DEV Community

loading...
Cover image for Headless SEO: WordPress, GraphQL, schema.org and typescript

Headless SEO: WordPress, GraphQL, schema.org and typescript

shnydercom profile image Jonathan Schneider (shnyder) Updated on ・9 min read

Let's be lazy:

Here's a repo with a basic setup that maps from wpgraphql to json-linked-data in the schema.org vocabulary through a type-safe function. If that sounds complicated, here's the long explanation:

section-jsonld

Intro to schema.org

To be more easily discoverably by search engines, WebSites can add structured data to their content. In this way google find's a site's own Ratings:
showing google search results with some rating stars

But it is also used to make the Web more interactive. Emails can include data about possible Actions, which GMail turned into this "View Pull Request" button here, so you don't have to open, read and click a link in the email:
gViewPR_border

The examples above are using a common, open vocabulary, schema.org, so other email-services could understand the structured data in github's email as well. More importantly, we can add data structured in json-ld and other formats to our own web pages, and for example make it easier for people to find an Event we're hosting close to them:
gEvents_border

I don't know how many readers are hosting events, but I guess it would be easier to let Event hosts fill in the data dynamically, for example with WordPress.

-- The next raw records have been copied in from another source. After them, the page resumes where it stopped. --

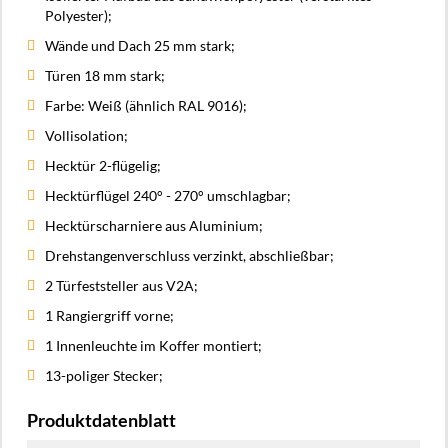
Polyester);
Wände und Dach 25 mm stark;
Türen 18 mm stark;
Farbe: Weiß (ähnlich RAL 9016);
Vollisolation;
Hecktür 2-flügelig;
Hecktürflügel 240° - 270° umschlagbar;
Hecktürscharniere aus Aluminium;
Drehstangenverschluss verzinkt, abschließbar;
2 Türfeststeller aus V2A;
1 Rangiergriff vorne;
1 Innenleuchte im Koffer montiert;
13-poliger Stecker;
Produktdatenblatt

Isn't there a plugin for it?

The short answer is Yes, many. This article is for typescript developers who work with GraphQL, we'll only use WordPress as a headless Content Management System (CMS). This article doesn't even include a single line of PHP, instead we'll generate typescript from a GraphQL schema. This approach actually works without WordPress, but it's easier to start with it.

section-wpgraphql

From WordPress to GraphQL endpoint

The WPGraphQL Plugin is quickly installed from the admin panel of your WordPress installation.
Wordpress Admin page: Adding a new plugin
You don't have to leave the Admin Panel to play around with queries either, you get a GraphQL IDE right inside WordPress:
GraphqlIDE
That query retrieves all the posts in a given category, a short excerpt and a featured image - ideal to create a preview for a blog post.

section-gql-schema

From GraphQL endpoint to GraphQL schema

Now this is security relevant: When we have a graphql API, it can tell a client about its structure with a so-called introspection query. You can generate a graphql schema with such a query, if you don't already have access to the graphql schema. An attacker could do the same and try to find vulnerabilities in your API, that's why it's better to have it switched off in production. WPGraphQL has this switched off by default, you need to go into the settings to switch it on:
GraphqlPublicIntrospection

While it's switched on, we can use standard functionality from the graphql package and node.js to generate the schema and save it locally.

import fs from "fs";
import fetch from "node-fetch";
import {
    getIntrospectionQuery,
    printSchema,
    buildClientSchema,
} from "graphql";

/**
 * runs an introspection query on an endpoint and retrieves its result
 * thanks to this gist:
 * https://gist.github.com/craigbeck/b90915d49fda19d5b2b17ead14dcd6da
 */
async function main() {
    const introspectionQuery = getIntrospectionQuery();
    const response = await fetch("https://blog.example.com/graphql", {
        method: "POST",
        headers: {
            "Content-Type": "application/json",
        },
        body: JSON.stringify({ query: introspectionQuery }),
    });
    const { data } = await response.json();
    const schema = buildClientSchema(data);
    const outputFile = "./wpgraphql-schema.gql";
    fs.writeFileSync(outputFile, printSchema(schema));
}

main();
Enter fullscreen mode Exit fullscreen mode

Replace blog.example.com with your domain or localhost, whereever your graphql endpoint can be found. To be able to run that script, you need to set "type": "module" in your package.json (because it's in ES6 syntax).
And once you have the wpgraphql-schema.gql file, please, switch off introspection.

section-gql2ts

From GraphQL schema to typescript

With the wpgraphql-schema.gql file we can already create typescript types. In order for that to work we'll add graphql-generator to our project:

yarn add @graphql-codegen/cli @graphql-codegen/typescript @graphql-codegen/typescript-operations -D

To run the generator, it needs a little bit of configuration, this is done in the codegen.yml-file:

overwrite: true
schema: "./wpgraphql-schema.gql"
documents: "src/**/*.graphql"
generates:
  src/generated/wp-graphql.ts:
    plugins:
      - "typescript"
      - "typescript-operations"
Enter fullscreen mode Exit fullscreen mode

The first line tells it to overwrite existing .ts-files, the second one points to the graphql schema we just got from the endpoint, and the third is the glob-pattern or file where our queries, mutations, fragments and subscriptions can be found. If we don't have any "documents", we can still run the generator with:

yarn graphql-codegen --config codegen.yml

and get types for our graphql schema. So getting all graphql schema-types is configured with the plugins: - "typescript" part. Getting queries etc is configured with the - "typescript-operations" part. That adds types for all "documents" it finds to our .ts-file. You could also generate separate .ts-files, this is up to you (to split server-features from client-features like queries and fragments, for example).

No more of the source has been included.